From: Hiroyuki KAMEZAWA <kamezawa.hiroyu@jp.fujitsu.com>
To: Hiroyuki KAMEZAWA <kamezawa.hiroyu@jp.fujitsu.com>
Cc: Andrew Morton <akpm@osdl.org>,
haveblue@us.ibm.com, linux-kernel@vger.kernel.org,
linux-mm@kvack.org, lhms-devel@lists.sourceforge.net,
wli@holomorphy.com
Subject: Re: [Lhms-devel] [RFC] buddy allocator without bitmap [2/4]
Date: Fri, 27 Aug 2004 13:48:34 +0900 [thread overview]
Message-ID: <412EBD22.2090508@jp.fujitsu.com> (raw)
In-Reply-To: <412E8009.3080508@jp.fujitsu.com>
[-- Attachment #1: Type: text/plain, Size: 2681 bytes --]
Hi,
I testd set_bit()/__set_bit() ops, atomic and non atomic ops, on my Xeon.
I think this test is not perfect, but shows some aspect of pefromance of atomic ops.
Program:
the program touches memory in tight loop, using atomic and non-atomic set_bit().

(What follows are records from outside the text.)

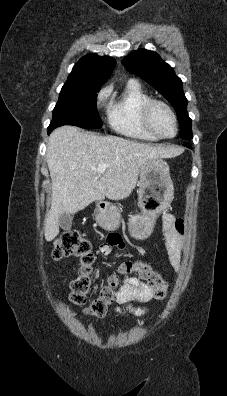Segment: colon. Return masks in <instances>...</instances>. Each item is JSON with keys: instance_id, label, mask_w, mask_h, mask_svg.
I'll use <instances>...</instances> for the list:
<instances>
[{"instance_id": "5ec220e1", "label": "colon", "mask_w": 227, "mask_h": 396, "mask_svg": "<svg viewBox=\"0 0 227 396\" xmlns=\"http://www.w3.org/2000/svg\"><path fill=\"white\" fill-rule=\"evenodd\" d=\"M54 259L77 257L79 259V276L71 283L70 300L78 306H84L90 288V273L95 261L91 242L75 231L63 234L55 243L52 251ZM120 272L128 276L136 274L150 285L154 297L162 300L167 295L168 285L161 275L150 264L142 261L128 260L121 265ZM120 286L118 275L109 277L107 283L100 289L99 295L84 309L88 315L102 317L115 302L116 291Z\"/></svg>"}]
</instances>
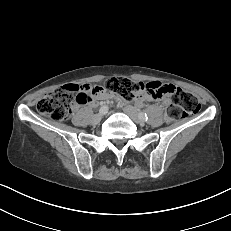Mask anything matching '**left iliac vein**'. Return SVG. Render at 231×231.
<instances>
[{
  "label": "left iliac vein",
  "mask_w": 231,
  "mask_h": 231,
  "mask_svg": "<svg viewBox=\"0 0 231 231\" xmlns=\"http://www.w3.org/2000/svg\"><path fill=\"white\" fill-rule=\"evenodd\" d=\"M124 112L136 123L140 125H144V120L140 118V113L137 112V110L132 106H126L124 108Z\"/></svg>",
  "instance_id": "4c4485c4"
}]
</instances>
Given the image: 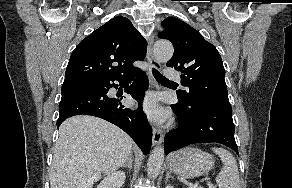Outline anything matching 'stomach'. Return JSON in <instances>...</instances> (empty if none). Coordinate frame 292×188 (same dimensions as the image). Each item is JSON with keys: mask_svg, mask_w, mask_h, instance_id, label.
<instances>
[{"mask_svg": "<svg viewBox=\"0 0 292 188\" xmlns=\"http://www.w3.org/2000/svg\"><path fill=\"white\" fill-rule=\"evenodd\" d=\"M168 169L184 178L203 175L214 166L211 154L195 148H185L172 153L167 161Z\"/></svg>", "mask_w": 292, "mask_h": 188, "instance_id": "stomach-1", "label": "stomach"}]
</instances>
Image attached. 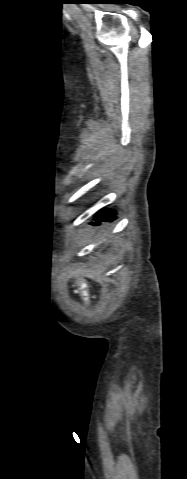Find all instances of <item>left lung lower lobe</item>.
Returning a JSON list of instances; mask_svg holds the SVG:
<instances>
[{
  "label": "left lung lower lobe",
  "instance_id": "0a47b994",
  "mask_svg": "<svg viewBox=\"0 0 187 479\" xmlns=\"http://www.w3.org/2000/svg\"><path fill=\"white\" fill-rule=\"evenodd\" d=\"M114 218H115V215L112 212L101 211L95 217V220H96L97 224H100L101 221H109L110 222V221L114 220ZM92 224H94V223H92Z\"/></svg>",
  "mask_w": 187,
  "mask_h": 479
}]
</instances>
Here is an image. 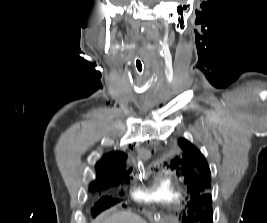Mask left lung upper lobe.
I'll return each instance as SVG.
<instances>
[{
	"mask_svg": "<svg viewBox=\"0 0 267 223\" xmlns=\"http://www.w3.org/2000/svg\"><path fill=\"white\" fill-rule=\"evenodd\" d=\"M182 152L170 161V167L178 176H183L191 193L189 206H174L167 214H189L201 223H212V199L205 194L210 188L211 173L202 153L184 138L178 140ZM191 202V201H190Z\"/></svg>",
	"mask_w": 267,
	"mask_h": 223,
	"instance_id": "5c2ea615",
	"label": "left lung upper lobe"
}]
</instances>
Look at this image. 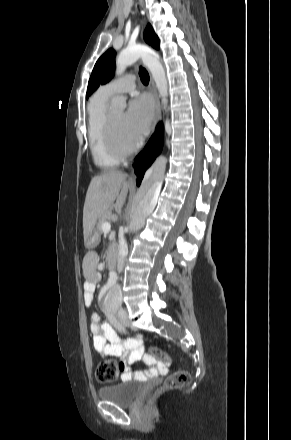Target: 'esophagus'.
<instances>
[{
  "label": "esophagus",
  "instance_id": "esophagus-1",
  "mask_svg": "<svg viewBox=\"0 0 291 440\" xmlns=\"http://www.w3.org/2000/svg\"><path fill=\"white\" fill-rule=\"evenodd\" d=\"M150 90L154 98L155 102V111H154V127L160 119V101L157 93V89L153 80L152 75L150 74Z\"/></svg>",
  "mask_w": 291,
  "mask_h": 440
}]
</instances>
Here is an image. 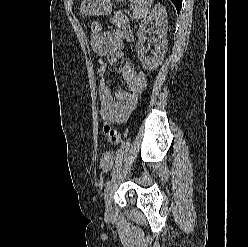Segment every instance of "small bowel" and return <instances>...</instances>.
I'll use <instances>...</instances> for the list:
<instances>
[{"label": "small bowel", "mask_w": 248, "mask_h": 247, "mask_svg": "<svg viewBox=\"0 0 248 247\" xmlns=\"http://www.w3.org/2000/svg\"><path fill=\"white\" fill-rule=\"evenodd\" d=\"M123 39L132 40L129 31L112 29L102 34H94L91 39V47L96 55L98 64L97 73L99 80L100 114L105 121L104 133L109 146H114L120 141V134L110 127V124L121 123L127 120L136 103L130 104V91H112L107 82L109 66L115 65L123 56ZM122 79L129 90L135 80L136 71L132 64L126 63L121 69ZM114 153L106 151L101 159V167L107 171L112 167Z\"/></svg>", "instance_id": "obj_1"}]
</instances>
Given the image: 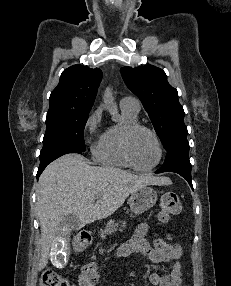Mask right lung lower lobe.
I'll use <instances>...</instances> for the list:
<instances>
[{
    "instance_id": "obj_1",
    "label": "right lung lower lobe",
    "mask_w": 231,
    "mask_h": 286,
    "mask_svg": "<svg viewBox=\"0 0 231 286\" xmlns=\"http://www.w3.org/2000/svg\"><path fill=\"white\" fill-rule=\"evenodd\" d=\"M67 153H81V151H78V150L73 149V148H67V149L55 151V152L41 158L39 169L37 172V179L39 178L40 174L43 172V170L45 169V167L49 163H51L53 160L57 159L58 157H60L64 154H67Z\"/></svg>"
}]
</instances>
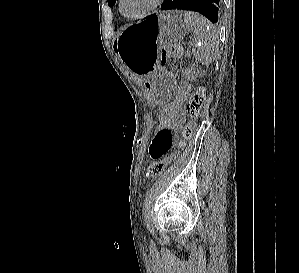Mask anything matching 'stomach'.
<instances>
[{"mask_svg":"<svg viewBox=\"0 0 299 273\" xmlns=\"http://www.w3.org/2000/svg\"><path fill=\"white\" fill-rule=\"evenodd\" d=\"M189 32L181 11L154 13L145 20L129 25L115 43L121 61L141 75L143 88L152 102L168 101L173 90V77L161 69L163 44L180 41Z\"/></svg>","mask_w":299,"mask_h":273,"instance_id":"1","label":"stomach"}]
</instances>
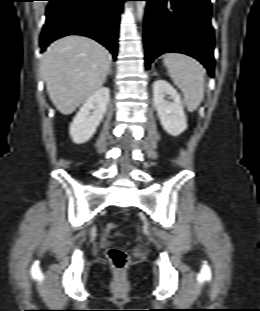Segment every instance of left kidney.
I'll list each match as a JSON object with an SVG mask.
<instances>
[{
    "label": "left kidney",
    "instance_id": "left-kidney-1",
    "mask_svg": "<svg viewBox=\"0 0 260 311\" xmlns=\"http://www.w3.org/2000/svg\"><path fill=\"white\" fill-rule=\"evenodd\" d=\"M168 96L172 101H168ZM153 103L164 130L172 136H178L187 129V119L181 97L167 81L153 83Z\"/></svg>",
    "mask_w": 260,
    "mask_h": 311
}]
</instances>
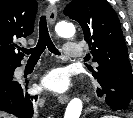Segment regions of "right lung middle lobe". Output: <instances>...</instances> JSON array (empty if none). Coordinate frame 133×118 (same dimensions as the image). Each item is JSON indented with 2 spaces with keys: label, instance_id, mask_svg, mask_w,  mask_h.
Listing matches in <instances>:
<instances>
[{
  "label": "right lung middle lobe",
  "instance_id": "right-lung-middle-lobe-1",
  "mask_svg": "<svg viewBox=\"0 0 133 118\" xmlns=\"http://www.w3.org/2000/svg\"><path fill=\"white\" fill-rule=\"evenodd\" d=\"M14 70L15 67L13 66H0V82L11 80Z\"/></svg>",
  "mask_w": 133,
  "mask_h": 118
}]
</instances>
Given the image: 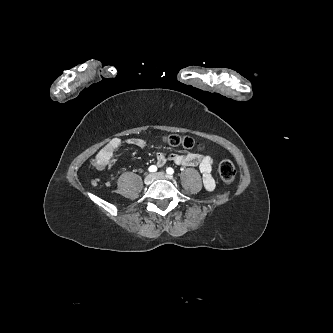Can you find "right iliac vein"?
Wrapping results in <instances>:
<instances>
[{
    "label": "right iliac vein",
    "mask_w": 333,
    "mask_h": 333,
    "mask_svg": "<svg viewBox=\"0 0 333 333\" xmlns=\"http://www.w3.org/2000/svg\"><path fill=\"white\" fill-rule=\"evenodd\" d=\"M154 179H155V177L153 174H148L144 179V183L146 185H150L154 181Z\"/></svg>",
    "instance_id": "obj_1"
}]
</instances>
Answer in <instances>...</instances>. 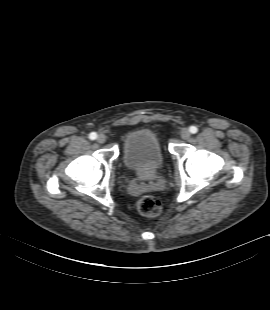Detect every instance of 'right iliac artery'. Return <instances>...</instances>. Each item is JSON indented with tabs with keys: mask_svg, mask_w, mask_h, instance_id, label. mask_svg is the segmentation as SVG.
Returning a JSON list of instances; mask_svg holds the SVG:
<instances>
[{
	"mask_svg": "<svg viewBox=\"0 0 270 310\" xmlns=\"http://www.w3.org/2000/svg\"><path fill=\"white\" fill-rule=\"evenodd\" d=\"M89 138L91 140H95L97 138V134L95 132H92V133L89 134Z\"/></svg>",
	"mask_w": 270,
	"mask_h": 310,
	"instance_id": "right-iliac-artery-1",
	"label": "right iliac artery"
}]
</instances>
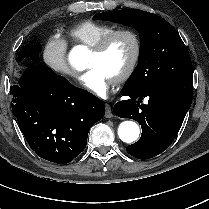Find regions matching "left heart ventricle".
Segmentation results:
<instances>
[{"label":"left heart ventricle","mask_w":209,"mask_h":209,"mask_svg":"<svg viewBox=\"0 0 209 209\" xmlns=\"http://www.w3.org/2000/svg\"><path fill=\"white\" fill-rule=\"evenodd\" d=\"M133 54V42L127 36H118L103 55H89L88 67H98L116 79L125 69Z\"/></svg>","instance_id":"left-heart-ventricle-1"}]
</instances>
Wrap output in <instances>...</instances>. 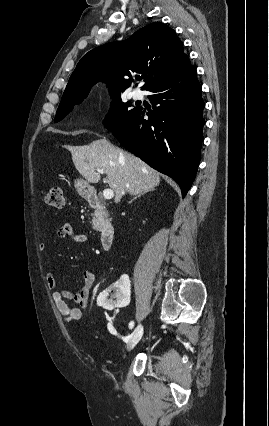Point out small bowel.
<instances>
[{
  "label": "small bowel",
  "mask_w": 269,
  "mask_h": 426,
  "mask_svg": "<svg viewBox=\"0 0 269 426\" xmlns=\"http://www.w3.org/2000/svg\"><path fill=\"white\" fill-rule=\"evenodd\" d=\"M57 237L60 239L69 238L76 243H88L90 241L87 235L75 232L70 223L63 224L57 230ZM39 249L40 251H45L46 245L41 243ZM45 277L47 285L52 291V299L60 314L67 322L79 320L83 310H85L88 305L90 293L96 278V272L92 269L85 270L83 272L81 286L76 291L60 289L56 277L50 271L46 272ZM112 330L114 331L113 328Z\"/></svg>",
  "instance_id": "obj_1"
}]
</instances>
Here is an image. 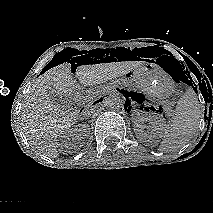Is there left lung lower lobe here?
<instances>
[{
    "instance_id": "left-lung-lower-lobe-1",
    "label": "left lung lower lobe",
    "mask_w": 213,
    "mask_h": 213,
    "mask_svg": "<svg viewBox=\"0 0 213 213\" xmlns=\"http://www.w3.org/2000/svg\"><path fill=\"white\" fill-rule=\"evenodd\" d=\"M121 93L125 94V91L124 90H121ZM127 98V96H125Z\"/></svg>"
}]
</instances>
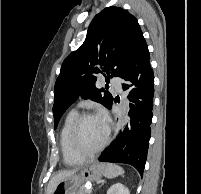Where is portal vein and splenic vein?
<instances>
[{"instance_id":"18ae733b","label":"portal vein and splenic vein","mask_w":201,"mask_h":194,"mask_svg":"<svg viewBox=\"0 0 201 194\" xmlns=\"http://www.w3.org/2000/svg\"><path fill=\"white\" fill-rule=\"evenodd\" d=\"M87 192H88L89 194H91L92 190H91V189H88Z\"/></svg>"}]
</instances>
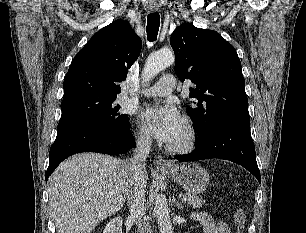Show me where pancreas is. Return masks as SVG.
Segmentation results:
<instances>
[{"label":"pancreas","instance_id":"pancreas-1","mask_svg":"<svg viewBox=\"0 0 306 233\" xmlns=\"http://www.w3.org/2000/svg\"><path fill=\"white\" fill-rule=\"evenodd\" d=\"M184 197L187 198L188 205L193 208H200L205 203V200L202 198L189 193L184 194Z\"/></svg>","mask_w":306,"mask_h":233}]
</instances>
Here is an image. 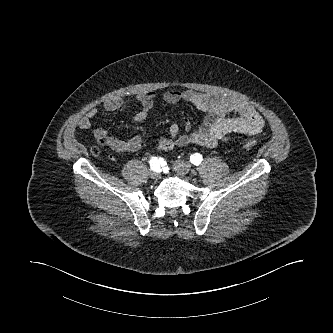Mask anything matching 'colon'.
<instances>
[{
	"label": "colon",
	"mask_w": 333,
	"mask_h": 333,
	"mask_svg": "<svg viewBox=\"0 0 333 333\" xmlns=\"http://www.w3.org/2000/svg\"><path fill=\"white\" fill-rule=\"evenodd\" d=\"M97 141H98V145L106 144V138L105 137H102V138L98 139ZM256 145L257 144H256L255 141L249 140V141H246L243 144V149L246 150V151H250V150L254 149L256 147ZM91 151L94 155H98L99 154L98 146L93 147Z\"/></svg>",
	"instance_id": "obj_1"
}]
</instances>
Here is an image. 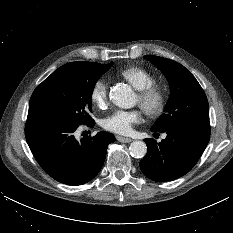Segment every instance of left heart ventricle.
<instances>
[{"mask_svg": "<svg viewBox=\"0 0 233 233\" xmlns=\"http://www.w3.org/2000/svg\"><path fill=\"white\" fill-rule=\"evenodd\" d=\"M137 102H139V98L137 97Z\"/></svg>", "mask_w": 233, "mask_h": 233, "instance_id": "b2bd125f", "label": "left heart ventricle"}]
</instances>
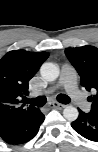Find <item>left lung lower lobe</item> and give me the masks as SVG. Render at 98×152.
<instances>
[{
	"label": "left lung lower lobe",
	"mask_w": 98,
	"mask_h": 152,
	"mask_svg": "<svg viewBox=\"0 0 98 152\" xmlns=\"http://www.w3.org/2000/svg\"><path fill=\"white\" fill-rule=\"evenodd\" d=\"M72 128L81 136L91 141L98 140V115L79 110L78 118L72 122Z\"/></svg>",
	"instance_id": "obj_1"
}]
</instances>
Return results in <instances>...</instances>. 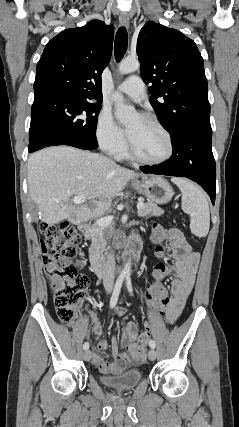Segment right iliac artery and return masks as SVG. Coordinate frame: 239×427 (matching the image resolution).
I'll return each instance as SVG.
<instances>
[{
  "mask_svg": "<svg viewBox=\"0 0 239 427\" xmlns=\"http://www.w3.org/2000/svg\"><path fill=\"white\" fill-rule=\"evenodd\" d=\"M123 279H124V277L120 276L116 281V284H115V287H114V290H113V293H112V296L110 299V308H114L116 303H117V300H118V297H119V294L121 291ZM88 348H89V343L85 342L83 344V349L87 350Z\"/></svg>",
  "mask_w": 239,
  "mask_h": 427,
  "instance_id": "obj_1",
  "label": "right iliac artery"
}]
</instances>
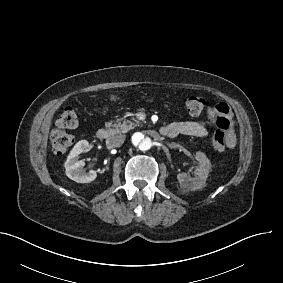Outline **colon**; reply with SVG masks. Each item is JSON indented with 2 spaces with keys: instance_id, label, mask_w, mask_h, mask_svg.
<instances>
[{
  "instance_id": "5ec220e1",
  "label": "colon",
  "mask_w": 283,
  "mask_h": 283,
  "mask_svg": "<svg viewBox=\"0 0 283 283\" xmlns=\"http://www.w3.org/2000/svg\"><path fill=\"white\" fill-rule=\"evenodd\" d=\"M183 104L189 115L201 114L207 104L205 97L201 95H188L183 97ZM78 124V113L74 107L65 108L57 119L58 128L52 130L50 134L51 147L55 154L67 152L72 146V136L64 129L74 127ZM230 127V118L222 119L218 116L216 128L212 135V146L216 151H223L226 143V132Z\"/></svg>"
}]
</instances>
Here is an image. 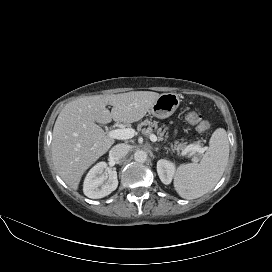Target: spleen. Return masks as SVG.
I'll list each match as a JSON object with an SVG mask.
<instances>
[{
    "instance_id": "1",
    "label": "spleen",
    "mask_w": 272,
    "mask_h": 272,
    "mask_svg": "<svg viewBox=\"0 0 272 272\" xmlns=\"http://www.w3.org/2000/svg\"><path fill=\"white\" fill-rule=\"evenodd\" d=\"M229 158V141L223 128L216 129L200 163L181 164L174 187L184 199H195L209 192L221 179Z\"/></svg>"
}]
</instances>
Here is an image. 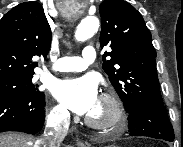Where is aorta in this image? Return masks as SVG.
<instances>
[{"mask_svg": "<svg viewBox=\"0 0 183 147\" xmlns=\"http://www.w3.org/2000/svg\"><path fill=\"white\" fill-rule=\"evenodd\" d=\"M99 28V19L95 16H87L81 20L75 32L78 41H85L91 38Z\"/></svg>", "mask_w": 183, "mask_h": 147, "instance_id": "aorta-1", "label": "aorta"}]
</instances>
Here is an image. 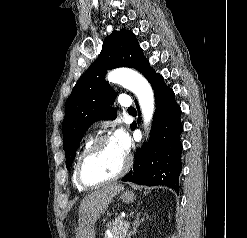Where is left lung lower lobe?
<instances>
[{
  "label": "left lung lower lobe",
  "mask_w": 247,
  "mask_h": 238,
  "mask_svg": "<svg viewBox=\"0 0 247 238\" xmlns=\"http://www.w3.org/2000/svg\"><path fill=\"white\" fill-rule=\"evenodd\" d=\"M147 80L154 90L156 102L151 137L148 143L136 151L133 169L122 181L147 186L165 185L178 190L182 170L181 108L174 100L173 90L165 85L160 74L152 70ZM135 127L132 124V130Z\"/></svg>",
  "instance_id": "obj_1"
}]
</instances>
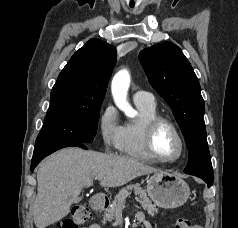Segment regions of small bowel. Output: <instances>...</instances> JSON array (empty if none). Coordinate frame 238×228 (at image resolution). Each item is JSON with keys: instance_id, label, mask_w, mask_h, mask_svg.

memory size is 512k, L2 cache size.
I attaches it in this mail, but it is configured to my Xeon and looks ugly :).
My CPU:
from /proc/cpuinfo
vendor_id : GenuineIntel
cpu family : 15
model : 2
model name : Intel(R) XEON(TM) MP CPU 1.90GHz
stepping : 2
cpu MHz : 1891.582
cache size : 512 KBCPU : Intel Xeon 1.8GHz
Result:
[root@kanex2 atomic]# nice -10 ./test-atomics
score 0 is 64011 note: cache hit, no atomic
score 1 is 543011 note: cache hit, atomic
score 2 is 303901 note: cache hit, mixture
score 3 is 344261 note: cache miss, no atomic
score 4 is 1131085 note: cache miss, atomic
score 5 is 593443 note: cache miss, mixture
score 6 is 118455 note: cache hit, dependency, noatomic
score 7 is 416195 note: cache hit, dependency, mixture
smaller score is better.
score 0-2 shows set_bit/__set_bit performance during good cache hit rate.
score 3-5 shows set_bit/__set_bit performance during bad cache hit rate.
score 6-7 shows set_bit/__set_bit performance during good cache hit
but there is data dependency on each access in the tight loop.
To Dave:
cost of prefetch() is not here, because I found it is very sensitive to
what is done in the loop and difficult to measure in this program.
I found cost of calling prefetch is a bit high, I'll measure whether
prefetch() in buddy allocator is good or bad again.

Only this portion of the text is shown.